[What the task asks]
For the entries below, repeat exactly each line starting with the one that contains "ПОДБОР АУДИТОРИИ" and going on through the one that contains "Оплата по факту поставки, через СБП и в", and no others.

------ Supplied entries

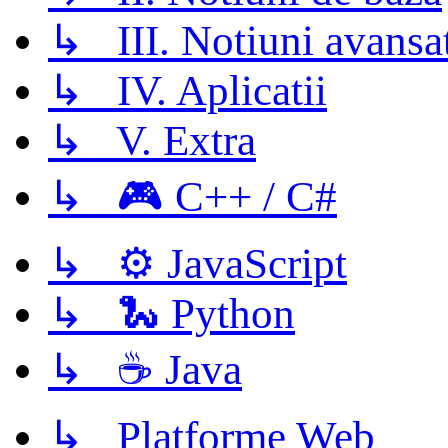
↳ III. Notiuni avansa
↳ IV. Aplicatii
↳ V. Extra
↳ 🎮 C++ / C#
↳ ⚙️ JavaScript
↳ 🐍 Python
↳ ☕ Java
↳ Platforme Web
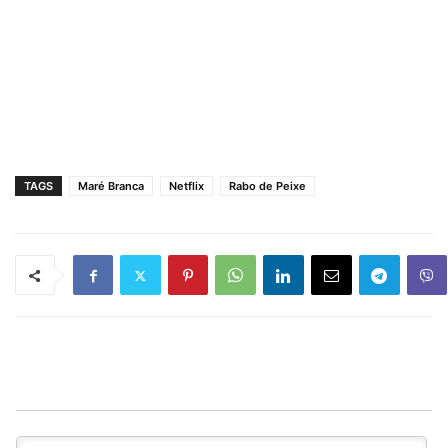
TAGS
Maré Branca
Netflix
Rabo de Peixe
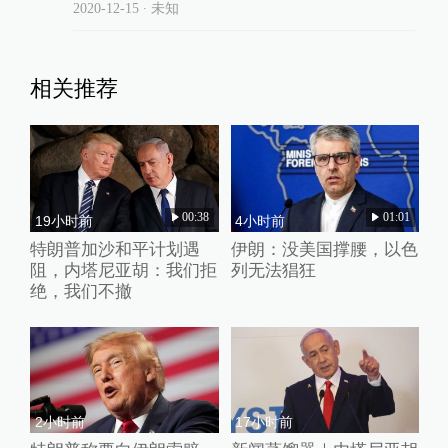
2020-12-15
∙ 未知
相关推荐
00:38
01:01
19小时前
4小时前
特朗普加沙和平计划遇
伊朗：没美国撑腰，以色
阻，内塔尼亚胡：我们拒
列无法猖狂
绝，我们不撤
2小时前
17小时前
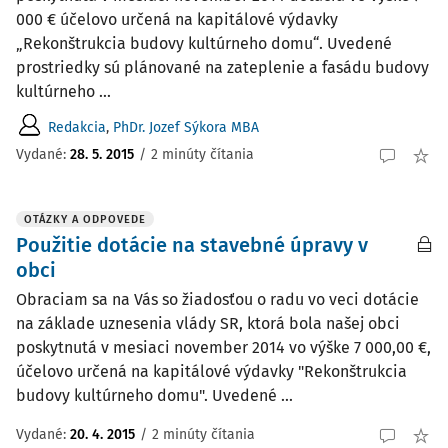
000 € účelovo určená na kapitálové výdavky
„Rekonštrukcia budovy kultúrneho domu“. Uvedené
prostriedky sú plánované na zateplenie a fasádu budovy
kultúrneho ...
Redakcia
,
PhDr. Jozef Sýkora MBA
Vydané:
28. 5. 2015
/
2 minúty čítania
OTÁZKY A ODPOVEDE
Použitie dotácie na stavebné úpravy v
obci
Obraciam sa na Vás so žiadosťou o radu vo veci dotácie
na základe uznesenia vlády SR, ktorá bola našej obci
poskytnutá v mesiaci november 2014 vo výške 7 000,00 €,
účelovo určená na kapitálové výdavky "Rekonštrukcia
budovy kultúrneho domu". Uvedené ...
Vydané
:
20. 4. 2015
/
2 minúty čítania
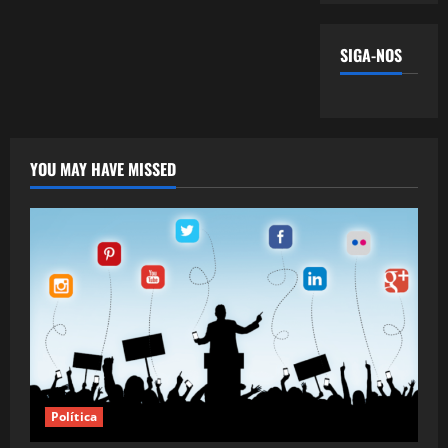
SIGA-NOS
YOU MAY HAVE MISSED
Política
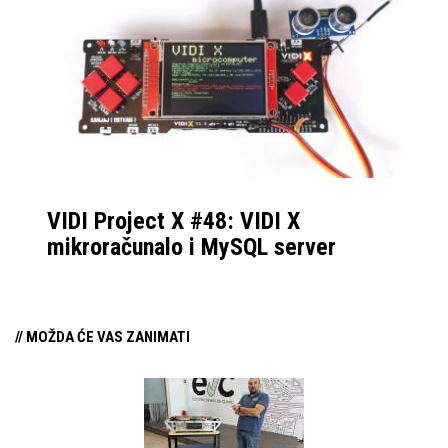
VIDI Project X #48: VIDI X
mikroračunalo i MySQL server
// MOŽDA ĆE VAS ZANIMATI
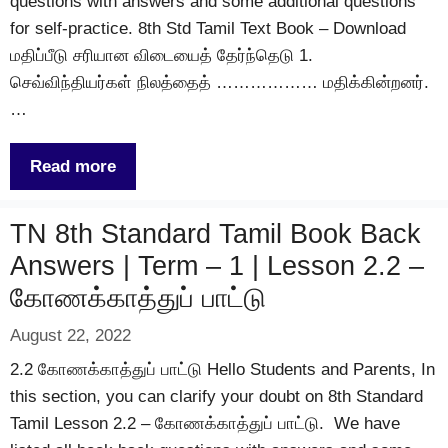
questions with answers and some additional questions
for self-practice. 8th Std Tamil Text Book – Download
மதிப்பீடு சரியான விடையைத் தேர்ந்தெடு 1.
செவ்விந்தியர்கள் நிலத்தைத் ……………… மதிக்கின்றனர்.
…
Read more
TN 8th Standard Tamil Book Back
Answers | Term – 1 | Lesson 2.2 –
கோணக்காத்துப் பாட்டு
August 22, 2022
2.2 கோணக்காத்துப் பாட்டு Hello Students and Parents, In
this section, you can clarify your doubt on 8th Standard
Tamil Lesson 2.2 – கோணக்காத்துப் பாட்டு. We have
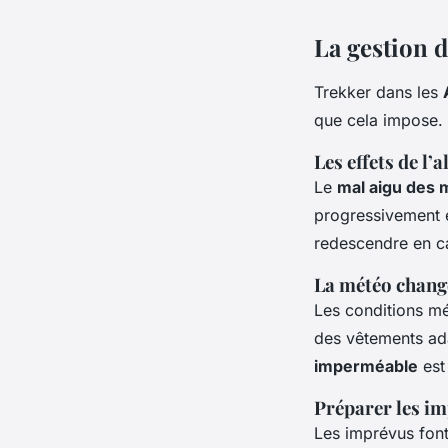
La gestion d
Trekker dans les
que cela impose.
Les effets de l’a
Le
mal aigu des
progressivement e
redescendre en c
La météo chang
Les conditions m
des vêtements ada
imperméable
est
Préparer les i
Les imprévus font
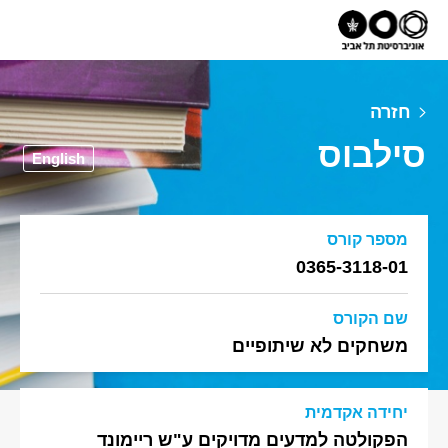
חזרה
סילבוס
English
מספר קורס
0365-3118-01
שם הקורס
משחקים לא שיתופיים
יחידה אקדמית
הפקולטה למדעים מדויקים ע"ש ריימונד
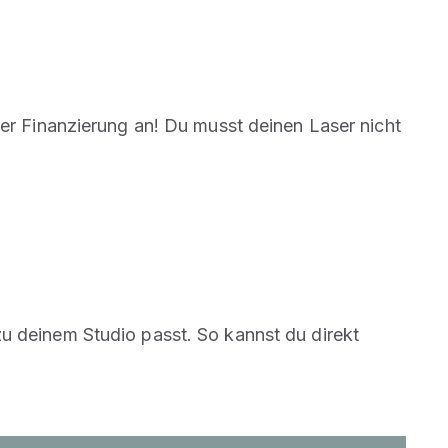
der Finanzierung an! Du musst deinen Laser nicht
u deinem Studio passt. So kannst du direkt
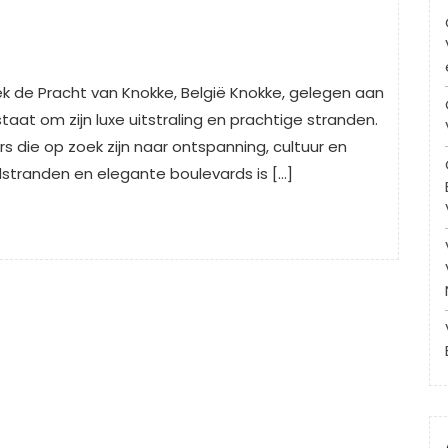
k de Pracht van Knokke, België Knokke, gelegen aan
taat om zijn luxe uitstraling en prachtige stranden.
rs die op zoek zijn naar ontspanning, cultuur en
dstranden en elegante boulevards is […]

------------
------ Supplied entries

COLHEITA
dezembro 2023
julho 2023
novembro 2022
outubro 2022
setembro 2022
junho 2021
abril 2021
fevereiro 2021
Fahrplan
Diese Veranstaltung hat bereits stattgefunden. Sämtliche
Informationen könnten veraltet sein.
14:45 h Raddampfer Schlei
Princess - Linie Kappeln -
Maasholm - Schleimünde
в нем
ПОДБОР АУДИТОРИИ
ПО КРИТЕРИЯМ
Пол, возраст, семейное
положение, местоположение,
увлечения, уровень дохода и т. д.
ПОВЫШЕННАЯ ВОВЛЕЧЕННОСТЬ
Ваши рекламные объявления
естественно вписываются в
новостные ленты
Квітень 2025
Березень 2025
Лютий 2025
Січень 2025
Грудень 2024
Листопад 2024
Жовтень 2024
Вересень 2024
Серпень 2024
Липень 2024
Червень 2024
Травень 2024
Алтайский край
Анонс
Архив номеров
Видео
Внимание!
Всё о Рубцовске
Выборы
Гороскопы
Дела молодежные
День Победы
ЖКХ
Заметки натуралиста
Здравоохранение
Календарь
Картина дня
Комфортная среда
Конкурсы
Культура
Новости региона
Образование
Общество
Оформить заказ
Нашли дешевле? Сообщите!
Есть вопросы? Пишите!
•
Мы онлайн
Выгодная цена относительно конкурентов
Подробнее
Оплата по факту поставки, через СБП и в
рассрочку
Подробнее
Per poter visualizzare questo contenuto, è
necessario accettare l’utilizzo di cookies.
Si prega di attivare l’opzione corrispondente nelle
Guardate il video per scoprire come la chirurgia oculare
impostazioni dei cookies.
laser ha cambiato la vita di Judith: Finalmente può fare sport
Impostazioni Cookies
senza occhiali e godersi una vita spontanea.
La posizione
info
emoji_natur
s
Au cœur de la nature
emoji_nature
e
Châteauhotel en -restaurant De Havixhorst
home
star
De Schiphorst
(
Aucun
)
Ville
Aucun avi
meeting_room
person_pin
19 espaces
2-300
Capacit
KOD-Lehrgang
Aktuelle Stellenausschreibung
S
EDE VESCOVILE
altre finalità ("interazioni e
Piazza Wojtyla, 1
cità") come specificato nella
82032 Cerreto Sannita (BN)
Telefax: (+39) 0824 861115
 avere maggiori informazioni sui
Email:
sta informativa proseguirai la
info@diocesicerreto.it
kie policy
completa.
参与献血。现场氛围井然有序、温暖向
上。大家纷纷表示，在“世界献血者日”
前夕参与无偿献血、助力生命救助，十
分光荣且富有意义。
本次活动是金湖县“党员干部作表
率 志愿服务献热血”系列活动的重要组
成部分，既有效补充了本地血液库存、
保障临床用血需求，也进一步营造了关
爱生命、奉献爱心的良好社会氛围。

------------
------ Supplied entries

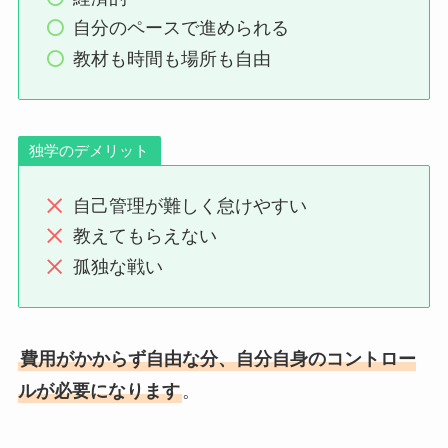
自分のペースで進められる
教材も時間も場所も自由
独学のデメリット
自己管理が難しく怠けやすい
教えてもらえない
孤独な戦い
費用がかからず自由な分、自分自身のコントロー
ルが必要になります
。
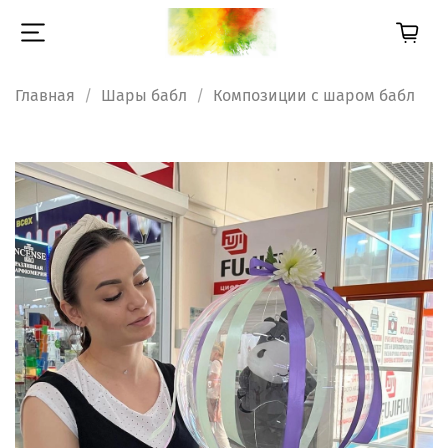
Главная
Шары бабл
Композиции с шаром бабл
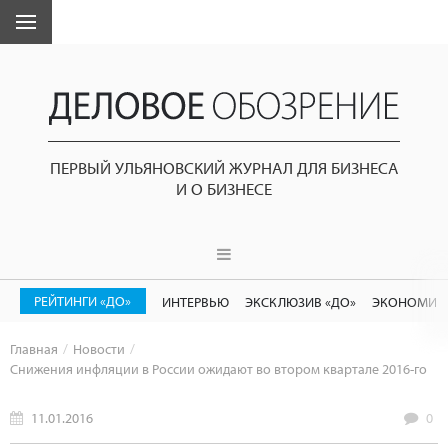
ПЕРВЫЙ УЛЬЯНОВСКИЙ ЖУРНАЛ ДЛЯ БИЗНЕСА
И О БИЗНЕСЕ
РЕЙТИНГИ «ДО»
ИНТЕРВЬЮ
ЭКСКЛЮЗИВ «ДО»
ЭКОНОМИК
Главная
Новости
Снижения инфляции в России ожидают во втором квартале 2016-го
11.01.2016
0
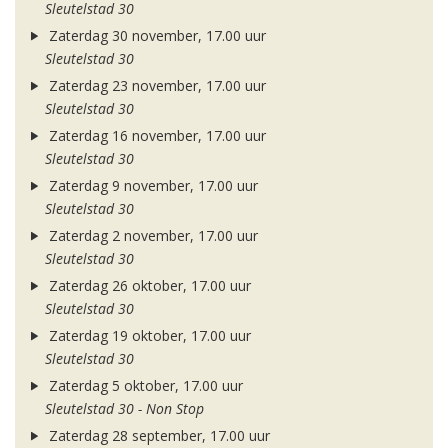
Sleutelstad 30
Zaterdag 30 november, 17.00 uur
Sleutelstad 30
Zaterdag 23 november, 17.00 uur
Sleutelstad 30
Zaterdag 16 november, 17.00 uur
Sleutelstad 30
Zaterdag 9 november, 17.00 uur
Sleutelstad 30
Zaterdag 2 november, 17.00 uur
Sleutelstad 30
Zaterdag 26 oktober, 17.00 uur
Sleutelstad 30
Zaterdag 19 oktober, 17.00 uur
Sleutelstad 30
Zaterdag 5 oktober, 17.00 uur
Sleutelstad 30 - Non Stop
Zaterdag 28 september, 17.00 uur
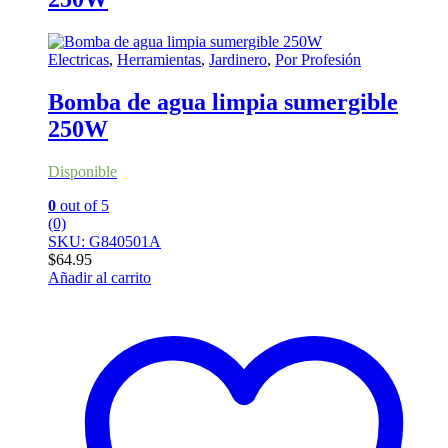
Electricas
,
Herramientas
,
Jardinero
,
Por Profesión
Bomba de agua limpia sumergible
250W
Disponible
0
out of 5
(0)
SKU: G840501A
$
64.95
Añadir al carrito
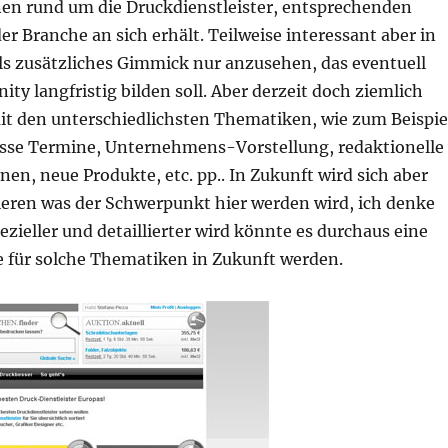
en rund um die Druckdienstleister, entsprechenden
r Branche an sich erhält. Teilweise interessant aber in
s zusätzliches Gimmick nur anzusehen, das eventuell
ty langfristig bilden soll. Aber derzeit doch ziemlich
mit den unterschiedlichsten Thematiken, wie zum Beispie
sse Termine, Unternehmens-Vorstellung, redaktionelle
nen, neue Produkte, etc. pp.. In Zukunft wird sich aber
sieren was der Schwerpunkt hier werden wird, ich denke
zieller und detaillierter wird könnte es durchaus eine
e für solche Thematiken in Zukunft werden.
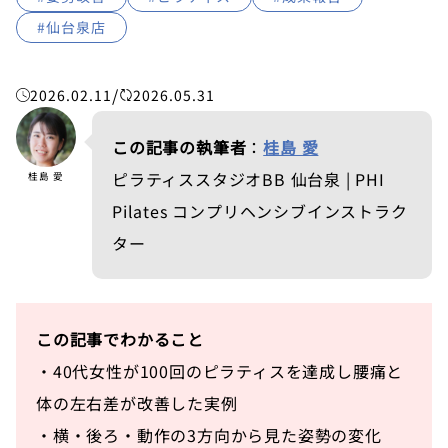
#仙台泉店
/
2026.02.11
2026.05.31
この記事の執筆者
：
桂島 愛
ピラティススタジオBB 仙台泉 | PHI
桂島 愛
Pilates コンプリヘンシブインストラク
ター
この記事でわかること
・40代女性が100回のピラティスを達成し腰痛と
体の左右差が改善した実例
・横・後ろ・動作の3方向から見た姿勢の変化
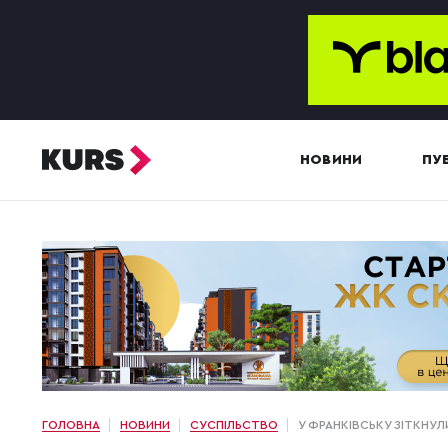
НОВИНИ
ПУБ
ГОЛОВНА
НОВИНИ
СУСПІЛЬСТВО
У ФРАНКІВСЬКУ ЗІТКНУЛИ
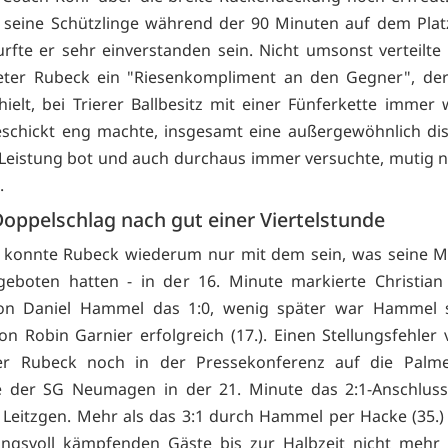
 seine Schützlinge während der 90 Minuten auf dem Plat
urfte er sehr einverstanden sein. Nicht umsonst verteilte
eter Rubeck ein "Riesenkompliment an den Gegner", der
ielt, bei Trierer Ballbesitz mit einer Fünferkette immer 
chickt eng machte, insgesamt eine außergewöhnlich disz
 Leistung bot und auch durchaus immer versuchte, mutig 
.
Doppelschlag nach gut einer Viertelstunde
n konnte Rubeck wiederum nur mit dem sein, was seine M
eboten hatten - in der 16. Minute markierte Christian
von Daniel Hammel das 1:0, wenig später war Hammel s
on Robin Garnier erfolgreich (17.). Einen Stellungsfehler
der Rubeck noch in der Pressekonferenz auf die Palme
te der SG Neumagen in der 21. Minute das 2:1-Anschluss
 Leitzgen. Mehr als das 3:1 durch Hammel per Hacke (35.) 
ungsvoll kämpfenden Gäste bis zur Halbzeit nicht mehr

------------

[Answer to this problem]
ПОДБОР АУДИТОРИИ
ПО КРИТЕРИЯМ
Пол, возраст, семейное
положение, местоположение,
увлечения, уровень дохода и т. д.
ПОВЫШЕННАЯ ВОВЛЕЧЕННОСТЬ
Ваши рекламные объявления
естественно вписываются в
новостные ленты
Квітень 2025
Березень 2025
Лютий 2025
Січень 2025
Грудень 2024
Листопад 2024
Жовтень 2024
Вересень 2024
Серпень 2024
Липень 2024
Червень 2024
Травень 2024
Алтайский край
Анонс
Архив номеров
Видео
Внимание!
Всё о Рубцовске
Выборы
Гороскопы
Дела молодежные
День Победы
ЖКХ
Заметки натуралиста
Здравоохранение
Календарь
Картина дня
Комфортная среда
Конкурсы
Культура
Новости региона
Образование
Общество
Оформить заказ
Нашли дешевле? Сообщите!
Есть вопросы? Пишите!
•
Мы онлайн
Выгодная цена относительно конкурентов
Подробнее
Оплата по факту поставки, через СБП и в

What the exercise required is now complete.